Board game — Dragonlance: Warriors of Krynn

This completely cooperative board game allows players and Dungeon Masters to play out the various scenarios of the war with the Dragon Army. DMs can play along, but only if there are 3-5 total players in the game. This makes it a great way to continue relevant play when players are missing, as you can put your character in the game or use a pre-made character, and these characters get all-new abilities that don’t benefit from the player’s character traits, spells, or gear. Here’s a break down of the major features of gameplay that can help you decide whether the Deluxe Edition is worth buying for the game.

Scenarios:

  • There are 13 scenarios, including “Scenario 0” which is a simpler challenge than the others, and acts as an introduction to the rules.
  • Each Scenario is completely cooperative, though if you have more than 5 players, someone can be in charge of managing the board (which is sometimes a lot of work.)
  • Scenarios include a battlefield made of varying numbers of Battle Tiles and Adventure Tiles.
  • Each Scenario has a unique combination of cards including the Commanders of each Army, their Equipment, Units, and War Engines.
  • Various Tokens are used to indicate th exact locations of enemy forces, hazards, objectives, and war engines.
  • Markers show where the different units are stationed, including Foot, Missile, and Mounted troops.
  • The Key Moment Tracker helps you keep track of time passing in each encounter.
  • The 7 dice are used to actually execute Battles and Skirmishes.

Heroes:

  • Players are each given a Hero Board, a Miniature, a Stress Marker, and a Recruit Class card. Players also use Ability Cards.
  • Your Hero Board tells you which actions you can take on your turn, as well as a place to track Stress.
  • You can use one of the six included miniatures or you can use your own character mini from your D&D game.
  • The Recruit Class Card shows your class abilities. If you are playing your character from your D&D game, you can choose a class that fits closest with your class, but there’s only one copy of each, and non-core classes (IE: Artificer, Blood Hunter) are not included.
  • Ability Cards give players unique actions that they can perform on their turn, and they affect the tile that the character’s mini is currently on.

Gameplay:
Using the Scenario Book, players will set up one of the 13 scenarios to play. Not all components will end upon the board, however. The Scenario Book will tell you how many (and which) elements will be used for that scenario. Thankfully, cards that are used in this way are given unique IDs, and they are marked clearly on the card. Using the various powers available, players will attempt to defeat the Scenario, it’s champions, and its objectives, in order to progress the story. The last page of the Scenario Book is a Campaign Chronicle, which you can copy to use to track your progress, as each victory or loss has an effect on the following scenarios. Play through all 13 scenarios to complete them campaign. If you’re doing the D&D adventure alongside it, certain rewards will be distributed to player characters in the D&D campaign, based on how well you do in the campaign chronicle.

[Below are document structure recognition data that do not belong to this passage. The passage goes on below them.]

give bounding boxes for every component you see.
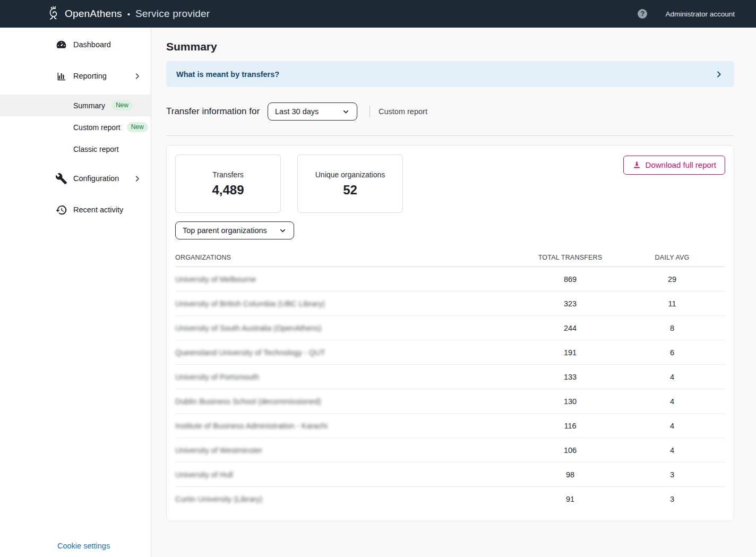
table-row: University of Westminster 106 4 xyxy=(175,438,725,462)
vertical-divider xyxy=(370,106,370,117)
sidebar-item-custom-report[interactable]: Custom report New xyxy=(0,116,151,138)
sidebar-item-recent-activity[interactable]: Recent activity xyxy=(0,197,151,222)
help-icon[interactable]: ? xyxy=(638,9,647,19)
organization-grouping-value: Top parent organizations xyxy=(183,226,267,235)
sidebar-item-configuration[interactable]: Configuration xyxy=(0,166,151,191)
chevron-right-icon[interactable] xyxy=(715,70,723,79)
organization-name: University of Westminster xyxy=(175,446,521,455)
stat-card-transfers: Transfers 4,489 xyxy=(175,155,281,213)
new-badge: New xyxy=(127,122,148,132)
account-menu[interactable]: Administrator account xyxy=(665,10,735,18)
sidebar-item-reporting[interactable]: Reporting xyxy=(0,63,151,89)
stat-card-unique-organizations: Unique organizations 52 xyxy=(297,155,403,213)
section-divider xyxy=(166,135,734,136)
sidebar-label: Reporting xyxy=(73,72,107,80)
daily-avg-value: 6 xyxy=(619,348,725,357)
table-row: University of Melbourne 869 29 xyxy=(175,267,725,292)
top-navbar: OpenAthens • Service provider ? Administ… xyxy=(0,0,756,28)
organization-grouping-select[interactable]: Top parent organizations xyxy=(175,221,294,239)
organization-name: Queensland University of Technology - QU… xyxy=(175,348,521,357)
table-row: University of Portsmouth 133 4 xyxy=(175,365,725,389)
daily-avg-value: 4 xyxy=(619,446,725,455)
dashboard-gauge-icon xyxy=(55,39,67,51)
daily-avg-value: 11 xyxy=(619,299,725,308)
date-range-select[interactable]: Last 30 days xyxy=(268,102,357,121)
report-card: Transfers 4,489 Unique organizations 52 … xyxy=(166,145,734,521)
daily-avg-value: 4 xyxy=(619,422,725,430)
brand-name: OpenAthens xyxy=(65,8,122,20)
date-range-value: Last 30 days xyxy=(275,107,319,116)
total-transfers-value: 244 xyxy=(521,324,619,332)
organizations-table: ORGANIZATIONS TOTAL TRANSFERS DAILY AVG … xyxy=(175,254,725,511)
organization-name: University of Melbourne xyxy=(175,275,521,284)
organization-name: Institute of Business Administration - K… xyxy=(175,422,521,430)
sidebar-item-summary[interactable]: Summary New xyxy=(0,95,151,116)
brand-separator: • xyxy=(127,10,130,19)
organization-name: Curtin University (Library) xyxy=(175,495,521,503)
table-row: University of Hull 98 3 xyxy=(175,462,725,487)
new-badge: New xyxy=(111,100,133,110)
sidebar: Dashboard Reporting Summary New Custom r… xyxy=(0,28,151,557)
transfers-info-banner[interactable]: What is meant by transfers? xyxy=(166,61,734,87)
stat-value: 52 xyxy=(343,183,357,198)
total-transfers-value: 116 xyxy=(521,422,619,430)
product-name: Service provider xyxy=(135,8,210,20)
table-row: University of British Columbia (UBC Libr… xyxy=(175,292,725,316)
openathens-logo-icon xyxy=(47,6,61,22)
table-header-row: ORGANIZATIONS TOTAL TRANSFERS DAILY AVG xyxy=(175,254,725,267)
table-row: Institute of Business Administration - K… xyxy=(175,414,725,438)
organization-name: University of Hull xyxy=(175,470,521,479)
download-full-report-button[interactable]: Download full report xyxy=(623,156,725,175)
total-transfers-value: 98 xyxy=(521,470,619,479)
table-row: Dublin Business School (decommissioned) … xyxy=(175,389,725,414)
daily-avg-value: 29 xyxy=(619,275,725,284)
sidebar-item-classic-report[interactable]: Classic report xyxy=(0,138,151,160)
daily-avg-value: 8 xyxy=(619,324,725,332)
sidebar-label: Recent activity xyxy=(73,205,123,214)
total-transfers-value: 106 xyxy=(521,446,619,455)
daily-avg-value: 3 xyxy=(619,470,725,479)
download-button-label: Download full report xyxy=(646,160,716,169)
cookie-settings-link[interactable]: Cookie settings xyxy=(57,542,110,550)
organization-name: University of British Columbia (UBC Libr… xyxy=(175,299,521,308)
column-header-organizations: ORGANIZATIONS xyxy=(175,254,521,261)
total-transfers-value: 869 xyxy=(521,275,619,284)
chevron-right-icon xyxy=(133,175,141,183)
chevron-right-icon xyxy=(133,72,141,80)
daily-avg-value: 3 xyxy=(619,495,725,503)
column-header-total-transfers: TOTAL TRANSFERS xyxy=(521,254,619,261)
chevron-down-icon xyxy=(279,227,287,235)
sidebar-item-dashboard[interactable]: Dashboard xyxy=(0,32,151,57)
bar-chart-icon xyxy=(55,70,67,82)
table-row: Curtin University (Library) 91 3 xyxy=(175,487,725,511)
history-icon xyxy=(55,204,67,216)
sidebar-label: Summary xyxy=(73,101,105,110)
banner-text: What is meant by transfers? xyxy=(176,70,279,79)
organization-name: Dublin Business School (decommissioned) xyxy=(175,397,521,406)
stat-label: Unique organizations xyxy=(315,170,385,179)
sidebar-label: Dashboard xyxy=(73,40,111,49)
table-row: Queensland University of Technology - QU… xyxy=(175,340,725,365)
download-icon xyxy=(632,160,641,169)
column-header-daily-avg: DAILY AVG xyxy=(619,254,725,261)
table-row: University of South Australia (OpenAthen… xyxy=(175,316,725,340)
stat-label: Transfers xyxy=(212,170,244,179)
wrench-icon xyxy=(55,173,67,185)
total-transfers-value: 91 xyxy=(521,495,619,503)
daily-avg-value: 4 xyxy=(619,397,725,406)
stat-value: 4,489 xyxy=(212,183,244,198)
total-transfers-value: 130 xyxy=(521,397,619,406)
daily-avg-value: 4 xyxy=(619,373,725,381)
chevron-down-icon xyxy=(342,108,350,116)
total-transfers-value: 133 xyxy=(521,373,619,381)
page-title: Summary xyxy=(166,40,734,53)
organization-name: University of South Australia (OpenAthen… xyxy=(175,324,521,332)
filter-label: Transfer information for xyxy=(166,106,260,117)
sidebar-label: Configuration xyxy=(73,174,119,183)
sidebar-label: Custom report xyxy=(73,123,121,132)
total-transfers-value: 323 xyxy=(521,299,619,308)
custom-report-link[interactable]: Custom report xyxy=(379,107,427,116)
main-content: Summary What is meant by transfers? Tran… xyxy=(151,28,756,557)
org-table-body: University of Melbourne 869 29 Universit… xyxy=(175,267,725,511)
sidebar-label: Classic report xyxy=(73,145,119,153)
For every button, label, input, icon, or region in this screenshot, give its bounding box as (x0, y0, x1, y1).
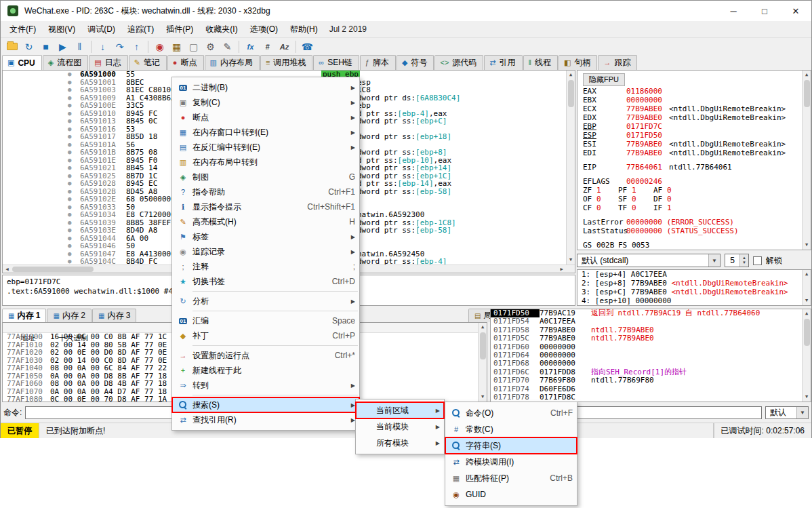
stack-row[interactable]: 0171FD6000000000 (491, 343, 811, 351)
menubar-item[interactable]: 帮助(H) (284, 22, 324, 37)
registers-scrollbar[interactable]: ▲ ▼ (802, 71, 811, 250)
breakpoint-dot-icon[interactable]: ● (68, 227, 71, 235)
menu-item-新建线程于此[interactable]: +新建线程于此 (172, 363, 359, 378)
pencil-icon[interactable]: ✎ (219, 39, 236, 54)
menu-item-所有模块[interactable]: 所有模块▶ (356, 435, 444, 451)
breakpoint-dot-icon[interactable]: ● (68, 235, 71, 243)
stack-row[interactable]: 0171FD5077B9AC19返回到 ntdll.77B9AC19 自 ntd… (491, 309, 811, 317)
tab-流程图[interactable]: ◈流程图 (43, 55, 88, 70)
az-icon[interactable]: Az (276, 39, 293, 54)
argument-row[interactable]: 3: [esp+C] 77B9ABE0 <ntdll.DbgUiRemoteBr… (577, 288, 811, 296)
breakpoint-dot-icon[interactable]: ● (68, 219, 71, 227)
menu-item-查找引用(R)[interactable]: ⇄查找引用(R)▶ (172, 412, 359, 427)
breakpoint-dot-icon[interactable]: ● (68, 164, 71, 172)
comment-icon[interactable]: ▢ (185, 39, 202, 54)
breakpoint-dot-icon[interactable]: ● (68, 172, 71, 180)
menu-item-补丁[interactable]: ◆补丁Ctrl+P (172, 328, 359, 343)
menu-item-复制(C)[interactable]: ▣复制(C)▶ (172, 95, 359, 110)
tab-内存 1[interactable]: ▦内存 1 (2, 309, 46, 322)
menu-item-制图[interactable]: ◈制图G (172, 170, 359, 184)
flag-PF[interactable]: PF 1 (618, 186, 653, 195)
breakpoint-dot-icon[interactable]: ● (68, 242, 71, 250)
menu-item-二进制(B)[interactable]: 01二进制(B)▶ (172, 80, 359, 95)
step-over-icon[interactable]: ↷ (111, 39, 128, 54)
menu-item-标签[interactable]: ⚑标签▶ (172, 229, 359, 244)
stack-row[interactable]: 0171FD74D60FE6D6 (491, 385, 811, 393)
tab-内存布局[interactable]: ▥内存布局 (205, 55, 260, 70)
scroll-up-icon[interactable]: ▲ (479, 323, 487, 332)
register-row[interactable]: EBX00000000 (583, 96, 800, 104)
stack-row[interactable]: 0171FD780171FD8C (491, 393, 811, 402)
menu-item-GUID[interactable]: ◉GUID (445, 486, 577, 503)
tab-跟踪[interactable]: →跟踪 (598, 55, 637, 70)
tab-符号[interactable]: ◆符号 (397, 55, 434, 70)
scroll-right-icon[interactable]: ▶ (557, 265, 566, 273)
menubar-item[interactable]: 收藏夹(I) (199, 22, 243, 37)
menu-item-在反汇编中转到(E)[interactable]: ▤在反汇编中转到(E)▶ (172, 140, 359, 155)
breakpoint-dot-icon[interactable]: ● (68, 133, 71, 141)
scroll-up-icon[interactable]: ▲ (803, 309, 811, 318)
tab-内存 3[interactable]: ▦内存 3 (92, 309, 136, 322)
phone-icon[interactable]: ☎ (299, 39, 316, 54)
open-file-icon[interactable] (3, 39, 20, 54)
scroll-up-icon[interactable]: ▲ (567, 71, 575, 79)
argument-row[interactable]: 1: [esp+4] A0C17EEA (577, 270, 811, 279)
menubar-item[interactable]: 插件(P) (160, 22, 199, 37)
tab-断点[interactable]: ●断点 (167, 55, 204, 70)
tab-引用[interactable]: ⇄引用 (484, 55, 522, 70)
breakpoint-dot-icon[interactable]: ● (68, 141, 71, 149)
menu-item-转到[interactable]: ⇒转到▶ (172, 378, 359, 393)
scroll-down-icon[interactable]: ▼ (803, 393, 811, 402)
chevron-down-icon[interactable]: ▼ (796, 407, 808, 418)
breakpoint-dot-icon[interactable]: ● (68, 195, 71, 203)
tab-日志[interactable]: ▤日志 (89, 55, 127, 70)
menu-item-注释[interactable]: ;注释; (172, 259, 359, 274)
register-row[interactable]: EBP0171FD7C (583, 122, 800, 131)
menubar-item[interactable]: 选项(O) (244, 22, 284, 37)
step-into-icon[interactable]: ↓ (94, 39, 111, 54)
tab-SEH链[interactable]: ∞SEH链 (313, 55, 359, 70)
breakpoint-dot-icon[interactable]: ● (68, 157, 71, 165)
scroll-left-icon[interactable]: ◀ (3, 265, 12, 273)
stack-scrollbar[interactable]: ▲ ▼ (802, 309, 811, 402)
flag-CF[interactable]: CF 0 (583, 203, 618, 212)
flag-TF[interactable]: TF 0 (618, 203, 653, 212)
spinner-arrows-icon[interactable]: ▲▼ (739, 254, 748, 267)
register-row[interactable]: EAX01186000 (583, 87, 800, 96)
register-row[interactable]: EDX77B9ABE0<ntdll.DbgUiRemoteBreakin> (583, 113, 800, 122)
calling-convention-select[interactable]: 默认 (stdcall) ▼ (577, 254, 720, 267)
menu-item-切换书签[interactable]: ★切换书签Ctrl+D (172, 274, 359, 289)
minimize-button[interactable]: ─ (718, 1, 749, 21)
breakpoint-dot-icon[interactable]: ● (68, 86, 71, 94)
settings-icon[interactable]: ⚙ (202, 39, 219, 54)
scrollbar-thumb[interactable] (804, 80, 810, 107)
menu-item-字符串(S)[interactable]: 字符串(S) (445, 437, 577, 454)
register-row[interactable]: EDI77B9ABE0<ntdll.DbgUiRemoteBreakin> (583, 149, 800, 157)
hash-icon[interactable]: # (259, 39, 276, 54)
argument-depth-spinner[interactable]: 5 ▲▼ (725, 254, 749, 267)
disasm-vertical-scrollbar[interactable]: ▲ ▼ (566, 71, 575, 265)
menu-item-设置新的运行点[interactable]: →设置新的运行点Ctrl+* (172, 348, 359, 363)
menu-item-追踪记录[interactable]: ◉追踪记录▶ (172, 244, 359, 259)
pause-icon[interactable]: ‖ (71, 39, 88, 54)
menu-item-常数(C)[interactable]: #常数(C) (445, 421, 577, 437)
flag-FS[interactable]: FS 0053 (618, 241, 653, 250)
scroll-down-icon[interactable]: ▼ (803, 296, 811, 305)
menubar-item[interactable]: 文件(F) (3, 22, 42, 37)
scrollbar-thumb[interactable] (804, 319, 810, 346)
tab-CPU[interactable]: ▣CPU (2, 55, 42, 70)
menu-item-匹配特征(P)[interactable]: ▦匹配特征(P)Ctrl+B (445, 470, 577, 486)
arguments-scrollbar[interactable]: ▲ ▼ (802, 270, 811, 305)
maximize-button[interactable]: □ (749, 1, 780, 21)
tab-线程[interactable]: ‖线程 (523, 55, 559, 70)
menubar-item[interactable]: 视图(V) (42, 22, 81, 37)
flag-AF[interactable]: AF 0 (653, 186, 689, 195)
restart-icon[interactable]: ↻ (20, 39, 37, 54)
register-row[interactable]: LastError00000000 (ERROR_SUCCESS) (583, 218, 800, 227)
register-row[interactable]: OF 0SF 0DF 0 (583, 195, 800, 203)
argument-row[interactable]: 2: [esp+8] 77B9ABE0 <ntdll.DbgUiRemoteBr… (577, 279, 811, 288)
tab-源代码[interactable]: <>源代码 (434, 55, 483, 70)
menu-item-分析[interactable]: ↻分析▶ (172, 294, 359, 309)
menu-item-在内存布局中转到[interactable]: ▥在内存布局中转到 (172, 155, 359, 170)
fx-icon[interactable]: fx (242, 39, 259, 54)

Note for DMs: This is an excellent way for DMs to “take a night off” from normal storytelling that still moves the story forward. DMs can add themselves as an adventurer, so long as there aren’t more than 5 players, and if your group has 6 people, one person can stand in as the narrator and read the many story elements, and control the Dragon Army pieces.

TL;DR

Dragonlance: Shadow of the Dragon Queen is a well-rounded representation of the world of Krynn, and the budding conflict with the Dragon Queen’s armies. This adventure doesn’t attempt to cover the war across the entire world, and focuses on the battles in Kalamar and Solamnia. The adventure can stand completely on its own, or you can elaborate on the battles using the board game Dragonlance: Warriors of Krynn. There are three unique covers available. The standard cover is available at all retailers, and preorders are open. The alternate art cover is available at your Friendly Local Game Store, and sometimes other retailers. Finally, the Deluxe Edition has the third cover, which features a holofoil design and comes with a setting-specific DM’s screen and the exclusive board game which can be used with the campaign or played separately.